115 dias pra quê?

Recentemente, a educação pública da Bahia viveu um de seus capítulos mais tristes. Um interminável embate entre governo e representantes sindicais resultou numa greve que se arrastou por 115 dias e, no final das contas, apenas os alunos saíram prejudicados: o governo passou a realizar uma agenda positiva para apagar da memória da população os estragos da paralisação e os professores vão empurrar com a barriga um ano letivo perdido e irrecuperável. Diante de tal situação, delimitar culpados serve para o único objetivo de procurar algozes para um crime que ficará sem castigo. A pergunta que ecoa nos ouvidos de todos os envolvidos é uma única: foram 115 para quê?

Abaixo, reproduzo o diálogo entre um professor da rede pública estadual baiana e este interlocutor.

“No fim da carreira, é isso que tenho que enfrentar”. Retira do bolso um celular equipado com câmera e mostra esta foto:

“O que é isso?”, as pessoas à volta perguntam.

“É um quadro”.

“Não usam mais giz nas escolas?”, questiona alguém que há alguns anos já não tem contato com o ambiente escolar.

Isso era para ser um quadro branco”, responde o educador, constrangido, com um semblante de extrema decepção.

Silêncio constrangedor se segue.

“No final da minha carreira, eu esperava algo mais digno. Não é só o quadro. Se bater ou mesmo apagar sem cuidado, ele despenca. Se fosse apenas isso. Agora imagine o que é dar aula numa sala de aula em que há um banheiro dentro. E um banheiro que está quebrado e ninguém suporta o fedor dele”, lamenta ainda mais o professor. E, para provar mostra outra foto:

Com relação à greve dos professores, o governador informa que tinha feito uma proposta anterior de investir a mais R$ 213 milhões nas despesas com a educação, mas acatou a proposta do MPE e do TJ/BA, que ampliou em outros R$ 23 milhões, especificamente para atender a questão salarial da categoria. (veja nota completa)

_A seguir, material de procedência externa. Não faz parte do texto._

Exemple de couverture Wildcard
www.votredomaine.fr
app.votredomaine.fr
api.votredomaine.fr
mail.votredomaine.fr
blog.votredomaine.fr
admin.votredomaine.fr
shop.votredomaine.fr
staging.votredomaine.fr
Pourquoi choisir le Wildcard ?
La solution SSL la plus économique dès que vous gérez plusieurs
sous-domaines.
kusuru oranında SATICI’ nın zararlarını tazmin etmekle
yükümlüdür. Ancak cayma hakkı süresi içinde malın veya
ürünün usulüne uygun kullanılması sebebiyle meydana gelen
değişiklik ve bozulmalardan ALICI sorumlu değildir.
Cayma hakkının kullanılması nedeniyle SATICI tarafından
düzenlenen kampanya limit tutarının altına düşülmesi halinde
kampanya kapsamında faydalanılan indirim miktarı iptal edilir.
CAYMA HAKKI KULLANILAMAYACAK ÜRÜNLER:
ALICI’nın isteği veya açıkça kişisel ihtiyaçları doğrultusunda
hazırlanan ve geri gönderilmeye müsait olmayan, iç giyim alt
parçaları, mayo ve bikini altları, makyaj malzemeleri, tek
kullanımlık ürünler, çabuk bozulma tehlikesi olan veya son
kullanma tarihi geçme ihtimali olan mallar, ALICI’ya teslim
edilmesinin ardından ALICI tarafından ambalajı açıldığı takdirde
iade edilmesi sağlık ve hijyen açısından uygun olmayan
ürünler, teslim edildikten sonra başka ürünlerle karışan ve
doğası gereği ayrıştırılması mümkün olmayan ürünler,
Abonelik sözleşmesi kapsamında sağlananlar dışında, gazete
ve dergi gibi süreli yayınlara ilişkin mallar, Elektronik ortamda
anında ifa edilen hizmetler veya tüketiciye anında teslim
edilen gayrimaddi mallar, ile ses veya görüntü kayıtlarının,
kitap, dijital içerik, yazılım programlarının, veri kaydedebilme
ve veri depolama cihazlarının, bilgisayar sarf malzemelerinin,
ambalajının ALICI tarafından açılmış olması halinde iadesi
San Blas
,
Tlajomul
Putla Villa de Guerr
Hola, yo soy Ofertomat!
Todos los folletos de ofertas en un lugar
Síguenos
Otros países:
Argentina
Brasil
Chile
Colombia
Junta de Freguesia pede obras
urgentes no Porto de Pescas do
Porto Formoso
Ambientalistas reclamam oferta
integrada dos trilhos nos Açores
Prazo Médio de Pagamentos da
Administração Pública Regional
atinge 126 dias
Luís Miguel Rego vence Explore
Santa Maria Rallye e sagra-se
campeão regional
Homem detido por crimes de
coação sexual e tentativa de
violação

Durante toda a greve, o governo do Estado utilizou o argumento de que extrapolaria o teto permitido pela Lei de Responsabilidade Fiscal caso acatasse a proposta dos 22% dos professores em 2012. Segundo o presidente da Assembleia Legislativa da Bahia, deputado Marcelo Nilo (PDT), o governador, inclusive, teve a “humildade” de sentar para negociar com representantes dos professores com a intermediação do Ministério Público Estadual e, mesmo durante essas conversas, o argumento do teto foi repetido reiteradas vezes, a ponto de cansar o próprio governador, os servidores, a imprensa e a opinião púbica. Mas, apesar de pouco questionado, mesmo pelos professores, o buraco da educação é muito mais embaixo – parafraseando um linguajar mais popular e adequado à educação da maioria da população baiana/ brasileira.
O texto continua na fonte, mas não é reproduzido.